Considerable dismay registered among L.A. art folk last December when the Lannan Foundation decided to stop acquiring art, disperse its collection of contemporary works and move its headquarters to Santa Fe, N.M. It looked like an institutional downturn in an already befogged art community.

Now an exhibition at the Museum of Contemporary Art’s cavernous Geffen Contemporary in Little Tokyo smartly turns the whole megillah into a cause for celebration. “A Lasting Legacy: Selections From the Lannan Foundation Gift” unveils 112 works, by 52 artists, given to the museum by the foundation.

For the record:

12:00 a.m.
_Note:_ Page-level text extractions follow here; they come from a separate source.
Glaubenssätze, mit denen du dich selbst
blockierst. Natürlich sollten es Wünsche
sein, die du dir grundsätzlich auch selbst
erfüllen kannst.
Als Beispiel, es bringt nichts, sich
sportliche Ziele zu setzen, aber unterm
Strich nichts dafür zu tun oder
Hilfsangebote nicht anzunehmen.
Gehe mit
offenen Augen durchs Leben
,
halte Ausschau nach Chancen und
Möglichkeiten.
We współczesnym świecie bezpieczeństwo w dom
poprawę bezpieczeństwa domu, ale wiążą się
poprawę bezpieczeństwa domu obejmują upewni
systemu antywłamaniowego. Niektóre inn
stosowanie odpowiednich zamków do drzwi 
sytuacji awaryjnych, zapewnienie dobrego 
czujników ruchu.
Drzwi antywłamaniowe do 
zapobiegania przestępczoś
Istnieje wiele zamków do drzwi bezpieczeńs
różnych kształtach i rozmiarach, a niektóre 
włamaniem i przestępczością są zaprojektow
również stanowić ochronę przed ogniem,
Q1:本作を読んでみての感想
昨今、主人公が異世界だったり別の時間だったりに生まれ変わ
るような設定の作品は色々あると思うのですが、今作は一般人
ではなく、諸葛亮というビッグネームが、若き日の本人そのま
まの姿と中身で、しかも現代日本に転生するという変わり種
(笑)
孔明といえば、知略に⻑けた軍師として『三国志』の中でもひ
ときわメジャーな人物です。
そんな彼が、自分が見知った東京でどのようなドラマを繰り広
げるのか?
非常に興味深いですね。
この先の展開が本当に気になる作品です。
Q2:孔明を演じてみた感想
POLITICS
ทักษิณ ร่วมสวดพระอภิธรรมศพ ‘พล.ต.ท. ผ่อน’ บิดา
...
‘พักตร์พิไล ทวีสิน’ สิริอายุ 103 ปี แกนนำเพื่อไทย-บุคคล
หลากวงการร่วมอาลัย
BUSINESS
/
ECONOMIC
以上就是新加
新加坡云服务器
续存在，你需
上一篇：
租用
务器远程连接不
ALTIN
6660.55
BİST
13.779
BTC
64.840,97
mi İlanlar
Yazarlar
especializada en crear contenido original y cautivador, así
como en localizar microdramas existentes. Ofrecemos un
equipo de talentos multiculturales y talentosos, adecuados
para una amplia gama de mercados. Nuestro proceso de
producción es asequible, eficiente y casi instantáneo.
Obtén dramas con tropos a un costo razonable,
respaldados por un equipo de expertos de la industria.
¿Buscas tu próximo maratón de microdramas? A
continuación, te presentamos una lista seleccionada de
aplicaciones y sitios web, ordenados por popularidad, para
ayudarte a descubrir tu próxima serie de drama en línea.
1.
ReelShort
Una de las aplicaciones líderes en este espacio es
Oct. 12, 1997 FOR THE RECORD
Los Angeles Times Sunday October 12, 1997 Home Edition Calendar Page 95 Calendar Desk 1 inches; 27 words Type of Material: Correction
Abstract artist--In a review last Sunday of artworks donated to the Museum of Contemporary Art by the Lannan Foundation, paintings by John M. Miller were misidentified as being by John White.

Instead of appearing as a bunch of wan leftovers, the trove generously addresses two of the L.A. art scene’s most intractable institutional problems--the possession of enough work to make coherent sense, and the need for showplaces sufficiently accessible to attract the largest general audience.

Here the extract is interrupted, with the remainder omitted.